Fire is also needed to help some trees propogate as well.

That’s true enough, and I never denied it. But I’ve never heard that, say, the Lenape or the Seneca practiced such forest management burning. Can you point me at a source?
Posted By: mhr

Re: When a knife just won't cut it... - 01/14/09 08:17 AM

In his book Collapse, Jared Diamond addresses a few of the facts and myths about the innate abilities of indigenous peoples to be effective stewards of the land. Lucky for us, google books allows us to view his introductory thoughts on the topic online starting at the bottom of page 8... here

I've raised it around here before, but both Diamond's Guns, Germs, & Steel and his Collapse are fascinating and compelling. Anyone else think so? I'd suggest that a few of the hypotheses advanced in GG&S go a long way toward explaining why many (perhaps mistakenly) believe that the original inhabitants of North America were mostly benign symbiotes.
Posted By: Implume

Re: When a knife just won't cut it... - 01/14/09 12:05 PM

Quote
In his book Collapse, Jared Diamond addresses a few of the facts and myths about the innate abilities of indigenous peoples to be effective stewards of the land. Lucky for us, google books allows us to view his introductory thoughts on the topic online starting at the bottom of page 8... here

I've raised it around here before, but both Diamond's Guns, Germs, & Steel and his Collapse are fascinating and compelling.

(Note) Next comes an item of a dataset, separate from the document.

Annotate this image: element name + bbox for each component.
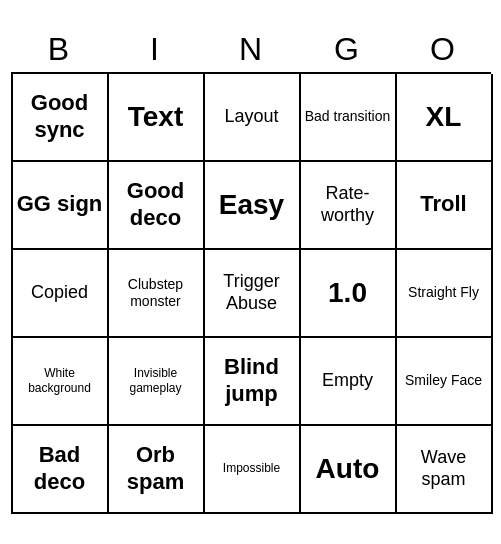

Anyone else think so? I'd suggest that a few of the hypotheses advanced in GG&S go a long way toward explaining why many (perhaps mistakenly) believe that the original inhabitants of North America were mostly benign symbiotes.

I loved Guns, Germs, and Steel. I haven’t read Collapse.

There were only a few sample pages of Collapse in mhr’s link. In one of them Diamond points out the wave of extinctions that followed modern man as we moved into any new area of the world. Australia, Europe, Asia, North America, South America, New Zealand, Madagascar, the Pacific Islands…we met animals unequipped by evolution to deal with this new super predator, and we wiped them out. Not that that was news to me, but it does bear on this point.

I have no patience with all the scholars who insist that the entry of paleo-Siberian-Americans into North America only accidentally coincided with the extinction of all that mega-fauna. It must have been something else. Asteroids or new diseases or the same kind of periodic ice age warm swing that had left the big beasts unmolested the last dozen times it happened. Bull. Amerindians frequently destabilized their environments in one way or another. Slash and burn agriculture not the least of them.

I’m not trying to bash them. In a lot of ways I respect the American Indians. Were they good woodsmen? Hell yes. Their ten year olds could put any of us to shame when it came to primitive survival. Could they fight? Bet your arse. Did they take care of their own? Sure, as long as you understand that their own was limited to the local tribe and current allies.

But I see no point in foisting virtues upon them that history shows they lacked. For example, New Age wisdom has it that the Indians were far more spiritual than we fallen children of cities and machines. I suppose that may be so. But I’ll get my spiritual advice from cultures that don’t practice cannibalism, or make a sport and religious ritual out of slowly torturing captives to death.